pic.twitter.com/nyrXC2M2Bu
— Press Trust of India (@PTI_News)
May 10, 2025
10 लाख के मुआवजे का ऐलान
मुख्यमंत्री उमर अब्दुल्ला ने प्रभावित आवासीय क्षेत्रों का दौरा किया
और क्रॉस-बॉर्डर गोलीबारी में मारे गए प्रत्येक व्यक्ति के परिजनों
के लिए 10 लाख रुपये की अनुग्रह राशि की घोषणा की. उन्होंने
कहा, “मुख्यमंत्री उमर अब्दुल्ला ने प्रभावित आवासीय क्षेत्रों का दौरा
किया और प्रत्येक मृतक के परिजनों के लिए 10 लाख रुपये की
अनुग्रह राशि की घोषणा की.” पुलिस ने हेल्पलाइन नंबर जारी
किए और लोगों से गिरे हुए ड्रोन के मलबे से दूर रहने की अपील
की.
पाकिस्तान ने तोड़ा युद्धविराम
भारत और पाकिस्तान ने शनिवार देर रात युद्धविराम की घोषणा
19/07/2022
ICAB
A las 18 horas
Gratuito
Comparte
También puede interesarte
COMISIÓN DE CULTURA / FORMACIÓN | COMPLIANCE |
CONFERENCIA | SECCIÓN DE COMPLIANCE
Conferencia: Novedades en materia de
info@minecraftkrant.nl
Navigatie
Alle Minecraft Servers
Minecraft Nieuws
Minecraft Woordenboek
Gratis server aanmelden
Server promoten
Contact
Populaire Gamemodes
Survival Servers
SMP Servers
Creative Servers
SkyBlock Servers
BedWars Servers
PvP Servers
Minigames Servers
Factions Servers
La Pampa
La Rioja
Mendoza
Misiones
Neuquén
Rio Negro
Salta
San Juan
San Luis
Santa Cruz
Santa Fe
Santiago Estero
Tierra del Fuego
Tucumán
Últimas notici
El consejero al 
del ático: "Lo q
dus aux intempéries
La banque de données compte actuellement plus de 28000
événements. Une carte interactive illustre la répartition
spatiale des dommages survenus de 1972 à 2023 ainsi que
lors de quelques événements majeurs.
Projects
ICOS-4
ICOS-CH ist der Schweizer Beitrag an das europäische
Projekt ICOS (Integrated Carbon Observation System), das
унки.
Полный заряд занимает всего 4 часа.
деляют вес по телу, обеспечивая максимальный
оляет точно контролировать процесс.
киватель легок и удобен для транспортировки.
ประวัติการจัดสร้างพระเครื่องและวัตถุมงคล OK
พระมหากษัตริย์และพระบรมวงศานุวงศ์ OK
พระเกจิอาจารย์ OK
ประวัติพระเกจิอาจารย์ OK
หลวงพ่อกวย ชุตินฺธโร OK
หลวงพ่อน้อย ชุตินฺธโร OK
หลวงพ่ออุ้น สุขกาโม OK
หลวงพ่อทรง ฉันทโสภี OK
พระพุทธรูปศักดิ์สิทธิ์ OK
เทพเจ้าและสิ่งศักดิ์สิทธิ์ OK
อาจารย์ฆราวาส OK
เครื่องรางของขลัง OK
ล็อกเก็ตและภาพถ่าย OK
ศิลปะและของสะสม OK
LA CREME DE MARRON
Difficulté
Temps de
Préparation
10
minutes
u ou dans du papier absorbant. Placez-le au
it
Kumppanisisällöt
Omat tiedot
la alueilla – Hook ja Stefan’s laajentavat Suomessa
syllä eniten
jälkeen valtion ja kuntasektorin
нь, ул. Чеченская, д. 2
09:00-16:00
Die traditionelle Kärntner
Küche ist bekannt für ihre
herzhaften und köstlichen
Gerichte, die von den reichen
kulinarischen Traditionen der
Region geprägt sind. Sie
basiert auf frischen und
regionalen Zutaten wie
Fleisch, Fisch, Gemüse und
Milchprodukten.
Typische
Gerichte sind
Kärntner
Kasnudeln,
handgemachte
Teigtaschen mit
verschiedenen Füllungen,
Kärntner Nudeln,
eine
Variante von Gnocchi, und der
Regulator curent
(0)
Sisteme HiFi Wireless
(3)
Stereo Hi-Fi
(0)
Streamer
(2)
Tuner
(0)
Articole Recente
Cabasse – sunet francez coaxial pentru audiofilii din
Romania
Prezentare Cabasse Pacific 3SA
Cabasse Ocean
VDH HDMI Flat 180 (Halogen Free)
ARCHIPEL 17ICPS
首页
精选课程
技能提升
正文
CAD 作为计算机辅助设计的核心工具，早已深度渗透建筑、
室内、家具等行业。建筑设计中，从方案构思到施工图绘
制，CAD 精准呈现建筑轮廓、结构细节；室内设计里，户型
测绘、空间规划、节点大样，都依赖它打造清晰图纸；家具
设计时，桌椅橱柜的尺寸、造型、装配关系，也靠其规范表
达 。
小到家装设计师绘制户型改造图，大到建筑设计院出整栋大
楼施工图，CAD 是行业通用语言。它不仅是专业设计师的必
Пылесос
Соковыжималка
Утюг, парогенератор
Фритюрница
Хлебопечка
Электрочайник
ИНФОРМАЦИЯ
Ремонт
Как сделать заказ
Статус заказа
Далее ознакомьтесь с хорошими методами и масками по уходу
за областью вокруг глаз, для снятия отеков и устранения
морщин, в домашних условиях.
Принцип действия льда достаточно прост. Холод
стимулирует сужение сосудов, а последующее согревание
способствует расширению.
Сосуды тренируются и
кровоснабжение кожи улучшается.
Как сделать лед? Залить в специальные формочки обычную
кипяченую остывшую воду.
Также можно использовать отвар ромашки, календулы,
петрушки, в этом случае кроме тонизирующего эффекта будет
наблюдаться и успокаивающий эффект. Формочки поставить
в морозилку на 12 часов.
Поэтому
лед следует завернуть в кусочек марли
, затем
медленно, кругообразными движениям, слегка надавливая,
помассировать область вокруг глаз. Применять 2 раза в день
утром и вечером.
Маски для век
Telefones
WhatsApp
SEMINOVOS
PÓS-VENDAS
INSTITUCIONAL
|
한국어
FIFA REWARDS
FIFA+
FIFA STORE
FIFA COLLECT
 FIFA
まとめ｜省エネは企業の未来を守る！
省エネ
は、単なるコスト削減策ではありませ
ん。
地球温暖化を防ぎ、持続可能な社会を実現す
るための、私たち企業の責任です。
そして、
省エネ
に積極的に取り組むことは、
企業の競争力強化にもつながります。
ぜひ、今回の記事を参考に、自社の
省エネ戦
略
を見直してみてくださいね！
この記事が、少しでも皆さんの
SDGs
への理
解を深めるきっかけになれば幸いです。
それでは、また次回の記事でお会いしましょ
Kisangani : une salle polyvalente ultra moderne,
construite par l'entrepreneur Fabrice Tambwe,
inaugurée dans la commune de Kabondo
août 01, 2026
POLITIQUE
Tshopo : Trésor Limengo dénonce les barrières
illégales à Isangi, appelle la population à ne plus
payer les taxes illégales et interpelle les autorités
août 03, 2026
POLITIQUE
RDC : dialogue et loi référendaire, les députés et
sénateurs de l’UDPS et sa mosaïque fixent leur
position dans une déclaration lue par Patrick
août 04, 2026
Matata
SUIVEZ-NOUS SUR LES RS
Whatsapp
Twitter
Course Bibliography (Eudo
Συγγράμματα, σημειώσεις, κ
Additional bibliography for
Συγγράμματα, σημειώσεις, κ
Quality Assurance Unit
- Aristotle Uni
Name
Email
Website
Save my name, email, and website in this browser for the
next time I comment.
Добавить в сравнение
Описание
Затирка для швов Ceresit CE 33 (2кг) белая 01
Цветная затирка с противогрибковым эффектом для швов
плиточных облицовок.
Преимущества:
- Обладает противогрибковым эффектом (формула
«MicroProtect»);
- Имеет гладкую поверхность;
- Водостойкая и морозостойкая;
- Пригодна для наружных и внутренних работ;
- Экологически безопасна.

......

_Requirement:_ Starting from the first line above, copy the data through to the last line exactly.

_Response area:_
pic.twitter.com/nyrXC2M2Bu
— Press Trust of India (@PTI_News)
May 10, 2025
10 लाख के मुआवजे का ऐलान
मुख्यमंत्री उमर अब्दुल्ला ने प्रभावित आवासीय क्षेत्रों का दौरा किया
और क्रॉस-बॉर्डर गोलीबारी में मारे गए प्रत्येक व्यक्ति के परिजनों
के लिए 10 लाख रुपये की अनुग्रह राशि की घोषणा की. उन्होंने
कहा, “मुख्यमंत्री उमर अब्दुल्ला ने प्रभावित आवासीय क्षेत्रों का दौरा
किया और प्रत्येक मृतक के परिजनों के लिए 10 लाख रुपये की
अनुग्रह राशि की घोषणा की.” पुलिस ने हेल्पलाइन नंबर जारी
किए और लोगों से गिरे हुए ड्रोन के मलबे से दूर रहने की अपील
की.
पाकिस्तान ने तोड़ा युद्धविराम
भारत और पाकिस्तान ने शनिवार देर रात युद्धविराम की घोषणा
19/07/2022
ICAB
A las 18 horas
Gratuito
Comparte
También puede interesarte
COMISIÓN DE CULTURA / FORMACIÓN | COMPLIANCE |
CONFERENCIA | SECCIÓN DE COMPLIANCE
Conferencia: Novedades en materia de
info@minecraftkrant.nl
Navigatie
Alle Minecraft Servers
Minecraft Nieuws
Minecraft Woordenboek
Gratis server aanmelden
Server promoten
Contact
Populaire Gamemodes
Survival Servers
SMP Servers
Creative Servers
SkyBlock Servers
BedWars Servers
PvP Servers
Minigames Servers
Factions Servers
La Pampa
La Rioja
Mendoza
Misiones
Neuquén
Rio Negro
Salta
San Juan
San Luis
Santa Cruz
Santa Fe
Santiago Estero
Tierra del Fuego
Tucumán
Últimas notici
El consejero al 
del ático: "Lo q
dus aux intempéries
La banque de données compte actuellement plus de 28000
événements. Une carte interactive illustre la répartition
spatiale des dommages survenus de 1972 à 2023 ainsi que
lors de quelques événements majeurs.
Projects
ICOS-4
ICOS-CH ist der Schweizer Beitrag an das europäische
Projekt ICOS (Integrated Carbon Observation System), das
унки.
Полный заряд занимает всего 4 часа.
деляют вес по телу, обеспечивая максимальный
оляет точно контролировать процесс.
киватель легок и удобен для транспортировки.
ประวัติการจัดสร้างพระเครื่องและวัตถุมงคล OK
พระมหากษัตริย์และพระบรมวงศานุวงศ์ OK
พระเกจิอาจารย์ OK
ประวัติพระเกจิอาจารย์ OK
หลวงพ่อกวย ชุตินฺธโร OK
หลวงพ่อน้อย ชุตินฺธโร OK
หลวงพ่ออุ้น สุขกาโม OK
หลวงพ่อทรง ฉันทโสภี OK
พระพุทธรูปศักดิ์สิทธิ์ OK
เทพเจ้าและสิ่งศักดิ์สิทธิ์ OK
อาจารย์ฆราวาส OK
เครื่องรางของขลัง OK
ล็อกเก็ตและภาพถ่าย OK
ศิลปะและของสะสม OK
LA CREME DE MARRON
Difficulté
Temps de
Préparation
10
minutes
u ou dans du papier absorbant. Placez-le au
it
Kumppanisisällöt
Omat tiedot
la alueilla – Hook ja Stefan’s laajentavat Suomessa
syllä eniten
jälkeen valtion ja kuntasektorin
нь, ул. Чеченская, д. 2
09:00-16:00
Die traditionelle Kärntner
Küche ist bekannt für ihre
herzhaften und köstlichen
Gerichte, die von den reichen
kulinarischen Traditionen der
Region geprägt sind. Sie
basiert auf frischen und
regionalen Zutaten wie
Fleisch, Fisch, Gemüse und
Milchprodukten.
Typische
Gerichte sind
Kärntner
Kasnudeln,
handgemachte
Teigtaschen mit
verschiedenen Füllungen,
Kärntner Nudeln,
eine
Variante von Gnocchi, und der
Regulator curent
(0)
Sisteme HiFi Wireless
(3)
Stereo Hi-Fi
(0)
Streamer
(2)
Tuner
(0)
Articole Recente
Cabasse – sunet francez coaxial pentru audiofilii din
Romania
Prezentare Cabasse Pacific 3SA
Cabasse Ocean
VDH HDMI Flat 180 (Halogen Free)
ARCHIPEL 17ICPS
首页
精选课程
技能提升
正文
CAD 作为计算机辅助设计的核心工具，早已深度渗透建筑、
室内、家具等行业。建筑设计中，从方案构思到施工图绘
制，CAD 精准呈现建筑轮廓、结构细节；室内设计里，户型
测绘、空间规划、节点大样，都依赖它打造清晰图纸；家具
设计时，桌椅橱柜的尺寸、造型、装配关系，也靠其规范表
达 。
小到家装设计师绘制户型改造图，大到建筑设计院出整栋大
楼施工图，CAD 是行业通用语言。它不仅是专业设计师的必
Пылесос
Соковыжималка
Утюг, парогенератор
Фритюрница
Хлебопечка
Электрочайник
ИНФОРМАЦИЯ
Ремонт
Как сделать заказ
Статус заказа
Далее ознакомьтесь с хорошими методами и масками по уходу
за областью вокруг глаз, для снятия отеков и устранения
морщин, в домашних условиях.
Принцип действия льда достаточно прост. Холод
стимулирует сужение сосудов, а последующее согревание
способствует расширению.
Сосуды тренируются и
кровоснабжение кожи улучшается.
Как сделать лед? Залить в специальные формочки обычную
кипяченую остывшую воду.
Также можно использовать отвар ромашки, календулы,
петрушки, в этом случае кроме тонизирующего эффекта будет
наблюдаться и успокаивающий эффект. Формочки поставить
в морозилку на 12 часов.
Поэтому
лед следует завернуть в кусочек марли
, затем
медленно, кругообразными движениям, слегка надавливая,
помассировать область вокруг глаз. Применять 2 раза в день
утром и вечером.
Маски для век
Telefones
WhatsApp
SEMINOVOS
PÓS-VENDAS
INSTITUCIONAL
|
한국어
FIFA REWARDS
FIFA+
FIFA STORE
FIFA COLLECT
 FIFA
まとめ｜省エネは企業の未来を守る！
省エネ
は、単なるコスト削減策ではありませ
ん。
地球温暖化を防ぎ、持続可能な社会を実現す
るための、私たち企業の責任です。
そして、
省エネ
に積極的に取り組むことは、
企業の競争力強化にもつながります。
ぜひ、今回の記事を参考に、自社の
省エネ戦
略
を見直してみてくださいね！
この記事が、少しでも皆さんの
SDGs
への理
解を深めるきっかけになれば幸いです。
それでは、また次回の記事でお会いしましょ
Kisangani : une salle polyvalente ultra moderne,
construite par l'entrepreneur Fabrice Tambwe,
inaugurée dans la commune de Kabondo
août 01, 2026
POLITIQUE
Tshopo : Trésor Limengo dénonce les barrières
illégales à Isangi, appelle la population à ne plus
payer les taxes illégales et interpelle les autorités
août 03, 2026
POLITIQUE
RDC : dialogue et loi référendaire, les députés et
sénateurs de l’UDPS et sa mosaïque fixent leur
position dans une déclaration lue par Patrick
août 04, 2026
Matata
SUIVEZ-NOUS SUR LES RS
Whatsapp
Twitter
Course Bibliography (Eudo
Συγγράμματα, σημειώσεις, κ
Additional bibliography for
Συγγράμματα, σημειώσεις, κ
Quality Assurance Unit
- Aristotle Uni
Name
Email
Website
Save my name, email, and website in this browser for the
next time I comment.
Добавить в сравнение
Описание
Затирка для швов Ceresit CE 33 (2кг) белая 01
Цветная затирка с противогрибковым эффектом для швов
плиточных облицовок.
Преимущества:
- Обладает противогрибковым эффектом (формула
«MicroProtect»);
- Имеет гладкую поверхность;
- Водостойкая и морозостойкая;
- Пригодна для наружных и внутренних работ;
- Экологически безопасна.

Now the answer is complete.